Segment Start: PROVIDED ENTRIES

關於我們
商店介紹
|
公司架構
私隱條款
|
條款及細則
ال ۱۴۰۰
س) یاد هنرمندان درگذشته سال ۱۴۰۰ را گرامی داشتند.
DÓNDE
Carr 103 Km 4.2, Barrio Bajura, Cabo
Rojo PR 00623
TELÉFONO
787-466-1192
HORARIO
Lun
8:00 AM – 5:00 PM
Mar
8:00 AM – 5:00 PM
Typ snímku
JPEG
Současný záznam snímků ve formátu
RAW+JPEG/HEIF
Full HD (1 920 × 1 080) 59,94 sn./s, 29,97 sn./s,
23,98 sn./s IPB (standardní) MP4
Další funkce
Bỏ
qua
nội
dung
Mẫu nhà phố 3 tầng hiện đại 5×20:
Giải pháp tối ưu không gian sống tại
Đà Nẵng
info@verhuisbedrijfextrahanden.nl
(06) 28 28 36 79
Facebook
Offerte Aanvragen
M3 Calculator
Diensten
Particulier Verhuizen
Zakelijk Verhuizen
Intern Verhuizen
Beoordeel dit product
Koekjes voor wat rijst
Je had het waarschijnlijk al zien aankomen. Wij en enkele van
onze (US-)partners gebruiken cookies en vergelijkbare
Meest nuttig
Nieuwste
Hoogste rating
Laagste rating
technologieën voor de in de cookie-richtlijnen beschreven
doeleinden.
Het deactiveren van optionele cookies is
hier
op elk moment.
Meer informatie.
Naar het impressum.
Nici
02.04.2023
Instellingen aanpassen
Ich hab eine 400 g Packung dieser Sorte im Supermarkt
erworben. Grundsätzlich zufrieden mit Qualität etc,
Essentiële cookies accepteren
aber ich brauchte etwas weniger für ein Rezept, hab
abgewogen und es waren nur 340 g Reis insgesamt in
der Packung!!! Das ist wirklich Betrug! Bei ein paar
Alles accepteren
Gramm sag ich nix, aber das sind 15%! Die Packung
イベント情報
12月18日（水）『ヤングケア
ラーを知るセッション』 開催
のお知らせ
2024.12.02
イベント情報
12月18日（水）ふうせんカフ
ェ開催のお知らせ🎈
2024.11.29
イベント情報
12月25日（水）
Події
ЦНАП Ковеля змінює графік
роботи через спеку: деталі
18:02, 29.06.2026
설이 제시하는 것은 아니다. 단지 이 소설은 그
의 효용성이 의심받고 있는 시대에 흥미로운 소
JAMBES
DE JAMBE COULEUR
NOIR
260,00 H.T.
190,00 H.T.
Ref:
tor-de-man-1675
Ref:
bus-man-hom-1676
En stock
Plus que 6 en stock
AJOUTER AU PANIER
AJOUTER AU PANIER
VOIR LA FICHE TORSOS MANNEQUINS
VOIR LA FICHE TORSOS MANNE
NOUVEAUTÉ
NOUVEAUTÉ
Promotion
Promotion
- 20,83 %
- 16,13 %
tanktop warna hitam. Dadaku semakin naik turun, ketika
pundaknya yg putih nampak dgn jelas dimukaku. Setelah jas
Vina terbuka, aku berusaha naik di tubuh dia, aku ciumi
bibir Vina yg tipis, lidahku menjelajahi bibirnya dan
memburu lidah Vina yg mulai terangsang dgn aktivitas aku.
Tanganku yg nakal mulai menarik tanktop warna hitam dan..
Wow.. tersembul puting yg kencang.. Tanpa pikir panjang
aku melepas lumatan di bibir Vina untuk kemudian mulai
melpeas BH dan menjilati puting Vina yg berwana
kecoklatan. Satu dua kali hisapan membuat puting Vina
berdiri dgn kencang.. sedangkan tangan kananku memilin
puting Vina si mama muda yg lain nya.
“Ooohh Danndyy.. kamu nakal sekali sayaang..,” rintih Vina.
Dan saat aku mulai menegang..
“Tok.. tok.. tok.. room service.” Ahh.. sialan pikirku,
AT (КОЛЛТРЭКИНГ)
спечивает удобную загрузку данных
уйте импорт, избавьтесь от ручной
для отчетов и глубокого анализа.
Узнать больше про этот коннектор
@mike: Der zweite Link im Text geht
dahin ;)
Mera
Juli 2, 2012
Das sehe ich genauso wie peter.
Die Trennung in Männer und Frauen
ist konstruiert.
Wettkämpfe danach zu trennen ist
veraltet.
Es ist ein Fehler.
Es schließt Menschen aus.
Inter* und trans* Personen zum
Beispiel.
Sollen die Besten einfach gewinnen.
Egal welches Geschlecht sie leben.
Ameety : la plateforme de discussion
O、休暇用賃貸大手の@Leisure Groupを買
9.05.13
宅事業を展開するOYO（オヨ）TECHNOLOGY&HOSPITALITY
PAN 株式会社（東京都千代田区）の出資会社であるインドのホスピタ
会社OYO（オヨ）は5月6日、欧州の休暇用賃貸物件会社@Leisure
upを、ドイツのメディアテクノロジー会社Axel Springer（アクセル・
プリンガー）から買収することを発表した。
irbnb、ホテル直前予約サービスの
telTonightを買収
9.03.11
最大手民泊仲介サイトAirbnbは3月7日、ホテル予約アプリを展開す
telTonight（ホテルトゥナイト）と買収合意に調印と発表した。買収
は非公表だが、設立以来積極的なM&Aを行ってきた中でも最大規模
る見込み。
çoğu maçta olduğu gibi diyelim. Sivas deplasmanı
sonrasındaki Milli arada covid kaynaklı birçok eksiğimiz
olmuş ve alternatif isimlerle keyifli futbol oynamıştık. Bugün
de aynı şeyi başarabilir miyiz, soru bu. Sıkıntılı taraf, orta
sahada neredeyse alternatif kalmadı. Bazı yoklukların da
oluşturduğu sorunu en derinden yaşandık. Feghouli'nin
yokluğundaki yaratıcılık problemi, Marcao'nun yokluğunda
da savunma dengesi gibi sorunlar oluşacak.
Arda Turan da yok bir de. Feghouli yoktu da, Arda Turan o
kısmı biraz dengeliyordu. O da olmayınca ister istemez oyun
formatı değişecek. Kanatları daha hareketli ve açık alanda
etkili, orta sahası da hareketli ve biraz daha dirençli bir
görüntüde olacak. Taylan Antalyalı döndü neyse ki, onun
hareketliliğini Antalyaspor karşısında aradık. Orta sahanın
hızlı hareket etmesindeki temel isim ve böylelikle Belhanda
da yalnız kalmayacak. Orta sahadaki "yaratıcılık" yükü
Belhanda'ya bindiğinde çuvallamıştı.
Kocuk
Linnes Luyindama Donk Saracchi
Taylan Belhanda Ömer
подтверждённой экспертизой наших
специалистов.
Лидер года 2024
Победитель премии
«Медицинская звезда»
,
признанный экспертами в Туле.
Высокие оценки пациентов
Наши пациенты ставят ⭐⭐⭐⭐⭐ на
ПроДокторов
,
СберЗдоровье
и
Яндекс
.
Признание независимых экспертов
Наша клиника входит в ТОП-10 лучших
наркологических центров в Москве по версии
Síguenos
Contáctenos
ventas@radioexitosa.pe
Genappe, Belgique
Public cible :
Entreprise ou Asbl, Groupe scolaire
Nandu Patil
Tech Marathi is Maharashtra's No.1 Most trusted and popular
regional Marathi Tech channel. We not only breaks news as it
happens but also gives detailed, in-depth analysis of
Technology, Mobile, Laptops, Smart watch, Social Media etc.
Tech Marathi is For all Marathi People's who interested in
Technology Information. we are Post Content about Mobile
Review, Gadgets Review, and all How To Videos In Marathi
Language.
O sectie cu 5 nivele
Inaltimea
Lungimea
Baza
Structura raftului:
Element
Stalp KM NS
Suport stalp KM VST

Segment End: PROVIDED ENTRIES

#### ASSIGNMENT:
Please write out, exactly as they appear above, only the lines in the stretch from the line with "oluşturduğu sorunu en" through the line with "formatı değişecek. Kanatları".

#### TASK SOLUTION:
oluşturduğu sorunu en derinden yaşandık. Feghouli'nin
yokluğundaki yaratıcılık problemi, Marcao'nun yokluğunda
da savunma dengesi gibi sorunlar oluşacak.
Arda Turan da yok bir de. Feghouli yoktu da, Arda Turan o
kısmı biraz dengeliyordu. O da olmayınca ister istemez oyun
formatı değişecek. Kanatları daha hareketli ve açık alanda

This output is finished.